#### DATA EXCERPTS ####
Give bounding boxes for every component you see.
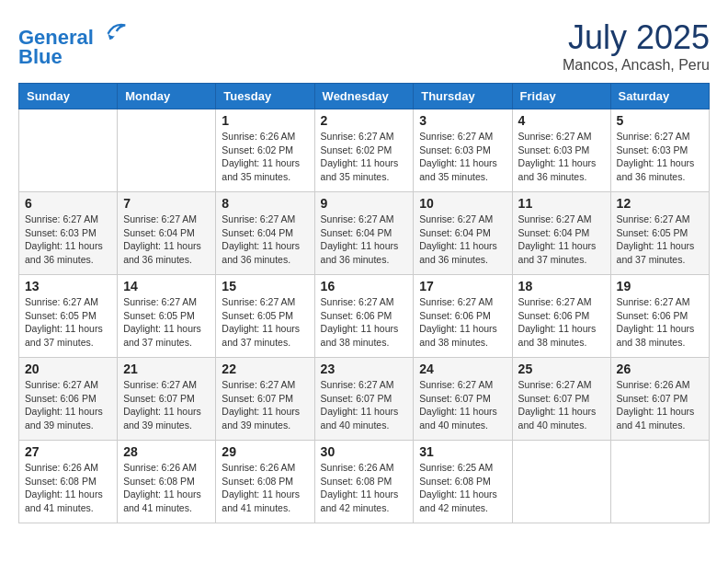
day-info: Sunrise: 6:27 AM Sunset: 6:03 PM Dayligh… [518, 130, 605, 184]
day-number: 12 [617, 196, 703, 211]
calendar-cell: 9Sunrise: 6:27 AM Sunset: 6:04 PM Daylig… [314, 192, 414, 275]
day-number: 8 [222, 196, 308, 211]
day-number: 18 [518, 279, 605, 293]
calendar-cell: 12Sunrise: 6:27 AM Sunset: 6:05 PM Dayli… [610, 192, 709, 275]
calendar-cell: 13Sunrise: 6:27 AM Sunset: 6:05 PM Dayli… [19, 275, 118, 358]
calendar-cell: 6Sunrise: 6:27 AM Sunset: 6:03 PM Daylig… [19, 192, 118, 275]
month-title: July 2025 [563, 18, 710, 57]
calendar-cell: 14Sunrise: 6:27 AM Sunset: 6:05 PM Dayli… [118, 275, 216, 358]
week-row-5: 27Sunrise: 6:26 AM Sunset: 6:08 PM Dayli… [19, 441, 710, 523]
day-info: Sunrise: 6:27 AM Sunset: 6:04 PM Dayligh… [321, 213, 408, 267]
title-area: July 2025 Mancos, Ancash, Peru [563, 18, 710, 74]
calendar-cell: 27Sunrise: 6:26 AM Sunset: 6:08 PM Dayli… [19, 441, 118, 523]
calendar-cell: 10Sunrise: 6:27 AM Sunset: 6:04 PM Dayli… [414, 192, 512, 275]
day-info: Sunrise: 6:27 AM Sunset: 6:07 PM Dayligh… [123, 378, 210, 432]
day-info: Sunrise: 6:26 AM Sunset: 6:07 PM Dayligh… [617, 378, 703, 432]
day-info: Sunrise: 6:27 AM Sunset: 6:05 PM Dayligh… [25, 295, 111, 350]
day-number: 11 [518, 196, 605, 211]
calendar-cell: 29Sunrise: 6:26 AM Sunset: 6:08 PM Dayli… [216, 441, 314, 523]
calendar-cell [19, 109, 118, 192]
calendar-cell: 31Sunrise: 6:25 AM Sunset: 6:08 PM Dayli… [414, 441, 512, 523]
calendar-cell: 4Sunrise: 6:27 AM Sunset: 6:03 PM Daylig… [512, 109, 610, 192]
day-number: 7 [123, 196, 210, 211]
day-number: 15 [222, 279, 308, 293]
day-info: Sunrise: 6:27 AM Sunset: 6:06 PM Dayligh… [518, 295, 605, 350]
day-number: 29 [222, 444, 308, 459]
day-number: 23 [321, 362, 408, 376]
page-header: General Blue July 2025 Mancos, Ancash, P… [18, 18, 710, 74]
calendar-cell: 15Sunrise: 6:27 AM Sunset: 6:05 PM Dayli… [216, 275, 314, 358]
calendar-cell [610, 441, 709, 523]
day-info: Sunrise: 6:27 AM Sunset: 6:07 PM Dayligh… [518, 378, 605, 432]
weekday-header-row: SundayMondayTuesdayWednesdayThursdayFrid… [19, 84, 710, 109]
day-number: 3 [419, 113, 506, 128]
week-row-3: 13Sunrise: 6:27 AM Sunset: 6:05 PM Dayli… [19, 275, 710, 358]
calendar-cell: 22Sunrise: 6:27 AM Sunset: 6:07 PM Dayli… [216, 358, 314, 441]
day-info: Sunrise: 6:27 AM Sunset: 6:05 PM Dayligh… [617, 213, 703, 267]
weekday-header-tuesday: Tuesday [216, 84, 314, 109]
calendar-cell: 24Sunrise: 6:27 AM Sunset: 6:07 PM Dayli… [414, 358, 512, 441]
day-info: Sunrise: 6:27 AM Sunset: 6:06 PM Dayligh… [25, 378, 111, 432]
calendar-cell: 28Sunrise: 6:26 AM Sunset: 6:08 PM Dayli… [118, 441, 216, 523]
calendar-cell: 18Sunrise: 6:27 AM Sunset: 6:06 PM Dayli… [512, 275, 610, 358]
calendar-cell [512, 441, 610, 523]
day-info: Sunrise: 6:27 AM Sunset: 6:05 PM Dayligh… [123, 295, 210, 350]
calendar-cell: 23Sunrise: 6:27 AM Sunset: 6:07 PM Dayli… [314, 358, 414, 441]
day-number: 25 [518, 362, 605, 376]
weekday-header-friday: Friday [512, 84, 610, 109]
day-info: Sunrise: 6:27 AM Sunset: 6:06 PM Dayligh… [321, 295, 408, 350]
day-number: 4 [518, 113, 605, 128]
day-info: Sunrise: 6:26 AM Sunset: 6:08 PM Dayligh… [123, 461, 210, 515]
calendar-cell [118, 109, 216, 192]
calendar-cell: 5Sunrise: 6:27 AM Sunset: 6:03 PM Daylig… [610, 109, 709, 192]
logo: General Blue [18, 18, 127, 69]
weekday-header-monday: Monday [118, 84, 216, 109]
calendar-cell: 11Sunrise: 6:27 AM Sunset: 6:04 PM Dayli… [512, 192, 610, 275]
day-info: Sunrise: 6:27 AM Sunset: 6:05 PM Dayligh… [222, 295, 308, 350]
day-number: 31 [419, 444, 506, 459]
calendar-cell: 17Sunrise: 6:27 AM Sunset: 6:06 PM Dayli… [414, 275, 512, 358]
day-info: Sunrise: 6:27 AM Sunset: 6:03 PM Dayligh… [25, 213, 111, 267]
weekday-header-sunday: Sunday [19, 84, 118, 109]
day-number: 17 [419, 279, 506, 293]
day-number: 2 [321, 113, 408, 128]
day-info: Sunrise: 6:26 AM Sunset: 6:08 PM Dayligh… [222, 461, 308, 515]
day-number: 9 [321, 196, 408, 211]
day-number: 10 [419, 196, 506, 211]
calendar-cell: 2Sunrise: 6:27 AM Sunset: 6:02 PM Daylig… [314, 109, 414, 192]
day-info: Sunrise: 6:27 AM Sunset: 6:06 PM Dayligh… [419, 295, 506, 350]
calendar-cell: 25Sunrise: 6:27 AM Sunset: 6:07 PM Dayli… [512, 358, 610, 441]
week-row-1: 1Sunrise: 6:26 AM Sunset: 6:02 PM Daylig… [19, 109, 710, 192]
day-info: Sunrise: 6:27 AM Sunset: 6:03 PM Dayligh… [617, 130, 703, 184]
day-info: Sunrise: 6:27 AM Sunset: 6:04 PM Dayligh… [518, 213, 605, 267]
day-info: Sunrise: 6:27 AM Sunset: 6:06 PM Dayligh… [617, 295, 703, 350]
day-info: Sunrise: 6:27 AM Sunset: 6:03 PM Dayligh… [419, 130, 506, 184]
day-number: 28 [123, 444, 210, 459]
calendar-cell: 30Sunrise: 6:26 AM Sunset: 6:08 PM Dayli… [314, 441, 414, 523]
weekday-header-wednesday: Wednesday [314, 84, 414, 109]
week-row-4: 20Sunrise: 6:27 AM Sunset: 6:06 PM Dayli… [19, 358, 710, 441]
week-row-2: 6Sunrise: 6:27 AM Sunset: 6:03 PM Daylig… [19, 192, 710, 275]
day-info: Sunrise: 6:27 AM Sunset: 6:04 PM Dayligh… [419, 213, 506, 267]
calendar-cell: 21Sunrise: 6:27 AM Sunset: 6:07 PM Dayli… [118, 358, 216, 441]
logo-bird-icon [101, 18, 127, 44]
day-number: 30 [321, 444, 408, 459]
day-number: 27 [25, 444, 111, 459]
day-info: Sunrise: 6:27 AM Sunset: 6:07 PM Dayligh… [222, 378, 308, 432]
day-number: 13 [25, 279, 111, 293]
weekday-header-thursday: Thursday [414, 84, 512, 109]
calendar-table: SundayMondayTuesdayWednesdayThursdayFrid… [18, 83, 710, 523]
day-info: Sunrise: 6:27 AM Sunset: 6:07 PM Dayligh… [321, 378, 408, 432]
calendar-cell: 8Sunrise: 6:27 AM Sunset: 6:04 PM Daylig… [216, 192, 314, 275]
calendar-cell: 3Sunrise: 6:27 AM Sunset: 6:03 PM Daylig… [414, 109, 512, 192]
day-number: 26 [617, 362, 703, 376]
day-number: 19 [617, 279, 703, 293]
day-info: Sunrise: 6:26 AM Sunset: 6:02 PM Dayligh… [222, 130, 308, 184]
day-info: Sunrise: 6:27 AM Sunset: 6:04 PM Dayligh… [222, 213, 308, 267]
day-number: 21 [123, 362, 210, 376]
day-number: 22 [222, 362, 308, 376]
calendar-cell: 1Sunrise: 6:26 AM Sunset: 6:02 PM Daylig… [216, 109, 314, 192]
day-number: 20 [25, 362, 111, 376]
day-number: 16 [321, 279, 408, 293]
day-number: 5 [617, 113, 703, 128]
####
Every line from the data above that contains "General" must appear in the answer.

OUTPUT OF THE TASK:
page-header: General Blue July 2025 Mancos, Ancash, P… [18, 18, 710, 74]
logo: General Blue [18, 18, 127, 69]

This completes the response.